Parents are pulling their children from classrooms as a Government plan to support neurodiverse students in school fails to make an impact, advocates say.
And despite a national plan to address their needs, the Ministry of Education does not have any data on how many autistic or neurodiverse children are in schools.
Jess, who only wanted her first name used to protect her children, said she was left between a rock and a hard place when she decided to pull her two neurodiverse children from their Wellington schools.
Her children, aged 9 and 14, were both diagnosed with autism and ADHD in the last year.
Their symptoms went unnoticed and school became a “very traumatising place”, causing distress because the system was not set up to meet their needs.

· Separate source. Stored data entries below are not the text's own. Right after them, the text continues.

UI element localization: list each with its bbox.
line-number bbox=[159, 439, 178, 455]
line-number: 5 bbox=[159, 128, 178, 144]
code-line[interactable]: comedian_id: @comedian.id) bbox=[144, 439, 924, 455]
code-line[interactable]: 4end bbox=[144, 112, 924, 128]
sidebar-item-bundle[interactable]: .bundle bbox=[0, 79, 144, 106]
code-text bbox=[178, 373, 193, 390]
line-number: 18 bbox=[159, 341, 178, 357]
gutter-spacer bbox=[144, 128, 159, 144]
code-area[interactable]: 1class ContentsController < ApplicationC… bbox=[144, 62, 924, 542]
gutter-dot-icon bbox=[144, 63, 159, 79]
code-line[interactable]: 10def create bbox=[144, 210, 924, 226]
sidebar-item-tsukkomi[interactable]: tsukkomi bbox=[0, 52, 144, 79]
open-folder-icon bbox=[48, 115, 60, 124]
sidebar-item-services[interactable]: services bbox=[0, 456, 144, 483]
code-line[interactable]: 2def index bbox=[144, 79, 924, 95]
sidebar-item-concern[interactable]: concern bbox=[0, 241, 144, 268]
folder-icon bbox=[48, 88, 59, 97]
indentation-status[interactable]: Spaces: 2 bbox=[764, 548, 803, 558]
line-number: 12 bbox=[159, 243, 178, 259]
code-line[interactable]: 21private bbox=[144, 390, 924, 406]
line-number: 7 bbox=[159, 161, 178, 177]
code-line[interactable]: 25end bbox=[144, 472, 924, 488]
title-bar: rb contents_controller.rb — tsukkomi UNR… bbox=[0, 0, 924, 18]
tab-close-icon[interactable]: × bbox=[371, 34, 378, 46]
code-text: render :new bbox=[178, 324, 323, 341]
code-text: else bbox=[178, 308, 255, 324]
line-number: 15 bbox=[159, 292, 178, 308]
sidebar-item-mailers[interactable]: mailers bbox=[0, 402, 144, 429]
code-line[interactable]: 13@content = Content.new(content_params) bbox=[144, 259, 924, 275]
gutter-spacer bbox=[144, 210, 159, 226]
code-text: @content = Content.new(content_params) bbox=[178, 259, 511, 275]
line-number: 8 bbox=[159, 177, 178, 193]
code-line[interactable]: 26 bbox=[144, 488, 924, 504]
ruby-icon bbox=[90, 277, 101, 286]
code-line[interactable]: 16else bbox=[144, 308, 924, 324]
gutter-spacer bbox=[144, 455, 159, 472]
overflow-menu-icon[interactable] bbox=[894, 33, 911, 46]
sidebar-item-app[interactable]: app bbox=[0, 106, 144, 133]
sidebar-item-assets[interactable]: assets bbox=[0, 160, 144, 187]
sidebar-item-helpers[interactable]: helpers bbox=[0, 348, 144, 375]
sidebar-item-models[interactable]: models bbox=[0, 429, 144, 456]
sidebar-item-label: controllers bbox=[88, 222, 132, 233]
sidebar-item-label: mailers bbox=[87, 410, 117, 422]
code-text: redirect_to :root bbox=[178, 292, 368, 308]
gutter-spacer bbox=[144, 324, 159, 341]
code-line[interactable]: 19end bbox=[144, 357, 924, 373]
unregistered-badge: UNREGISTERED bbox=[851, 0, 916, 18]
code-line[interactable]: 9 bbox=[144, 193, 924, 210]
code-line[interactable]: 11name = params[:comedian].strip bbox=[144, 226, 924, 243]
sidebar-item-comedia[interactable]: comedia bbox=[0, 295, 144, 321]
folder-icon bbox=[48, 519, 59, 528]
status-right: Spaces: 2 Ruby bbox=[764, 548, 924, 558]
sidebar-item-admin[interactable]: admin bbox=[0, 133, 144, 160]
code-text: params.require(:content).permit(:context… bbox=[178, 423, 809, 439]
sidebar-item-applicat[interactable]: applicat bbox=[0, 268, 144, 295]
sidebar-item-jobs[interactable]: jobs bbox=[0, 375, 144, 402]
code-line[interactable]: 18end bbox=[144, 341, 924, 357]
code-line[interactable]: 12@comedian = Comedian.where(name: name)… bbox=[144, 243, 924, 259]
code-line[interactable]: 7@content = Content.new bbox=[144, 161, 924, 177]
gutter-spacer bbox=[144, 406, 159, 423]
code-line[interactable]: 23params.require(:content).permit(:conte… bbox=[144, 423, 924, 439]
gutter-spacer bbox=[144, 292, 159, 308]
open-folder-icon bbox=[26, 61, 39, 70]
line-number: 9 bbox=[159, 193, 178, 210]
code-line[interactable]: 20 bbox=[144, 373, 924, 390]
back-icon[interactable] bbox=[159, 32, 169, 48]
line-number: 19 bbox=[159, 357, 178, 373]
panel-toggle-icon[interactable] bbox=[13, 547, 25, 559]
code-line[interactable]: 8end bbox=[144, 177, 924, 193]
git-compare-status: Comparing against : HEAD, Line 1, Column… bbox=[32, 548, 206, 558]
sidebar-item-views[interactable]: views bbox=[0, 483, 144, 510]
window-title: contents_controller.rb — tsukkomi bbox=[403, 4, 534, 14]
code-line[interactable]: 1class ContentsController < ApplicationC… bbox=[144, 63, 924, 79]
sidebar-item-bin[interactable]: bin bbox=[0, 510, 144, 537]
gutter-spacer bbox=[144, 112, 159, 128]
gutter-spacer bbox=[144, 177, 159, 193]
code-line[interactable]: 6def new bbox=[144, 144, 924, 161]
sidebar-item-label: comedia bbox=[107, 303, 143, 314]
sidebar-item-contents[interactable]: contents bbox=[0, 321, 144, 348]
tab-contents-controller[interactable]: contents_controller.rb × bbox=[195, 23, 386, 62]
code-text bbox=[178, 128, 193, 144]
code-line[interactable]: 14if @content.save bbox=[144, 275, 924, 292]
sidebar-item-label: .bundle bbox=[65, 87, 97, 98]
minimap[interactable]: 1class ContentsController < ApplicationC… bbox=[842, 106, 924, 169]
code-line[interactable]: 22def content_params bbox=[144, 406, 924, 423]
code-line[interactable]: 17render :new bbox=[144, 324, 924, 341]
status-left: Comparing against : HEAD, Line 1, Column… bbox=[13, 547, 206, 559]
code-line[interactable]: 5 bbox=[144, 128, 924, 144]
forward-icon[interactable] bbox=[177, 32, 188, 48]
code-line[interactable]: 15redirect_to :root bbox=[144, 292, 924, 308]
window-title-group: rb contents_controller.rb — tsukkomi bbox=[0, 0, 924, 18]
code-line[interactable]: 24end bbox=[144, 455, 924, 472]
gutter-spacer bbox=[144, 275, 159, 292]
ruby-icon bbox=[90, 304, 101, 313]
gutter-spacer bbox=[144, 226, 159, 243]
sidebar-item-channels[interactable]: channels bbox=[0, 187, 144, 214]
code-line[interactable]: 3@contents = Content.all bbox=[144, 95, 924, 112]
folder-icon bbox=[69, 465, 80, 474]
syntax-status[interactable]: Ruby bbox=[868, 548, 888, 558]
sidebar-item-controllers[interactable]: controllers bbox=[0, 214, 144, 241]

When Jess and her partner raised concerns with education providers and mental health professionals, it was “fairly common” to be told told they were being “over-sensitive parents”, she said.
Her children’s behaviour would be labelled as “naughty” at school and felt like a place they had to conform to rather than have their needs met.
“I have no desire to homeschool [but] ultimately we’re so locked out of the system, there’s no other option."
On average, one in five children in Aotearoa is neurodiverse.
It was no surprise many students were falling out of school when an education system was set up without the awareness and understanding of the needs of neurodiverse children, said Justine Munro, chief executive of New Zealand Centre for Gifted Education.
Munro was also co-founder of Neurodiversity in Education Coalition established earlier this year by ADHD New Zealand, Autism New Zealand, Dyslexia Foundation of New Zealand and the Centre for Gifted Education.
It was created to lobby for a better education system that met the needs of neurodiverse students.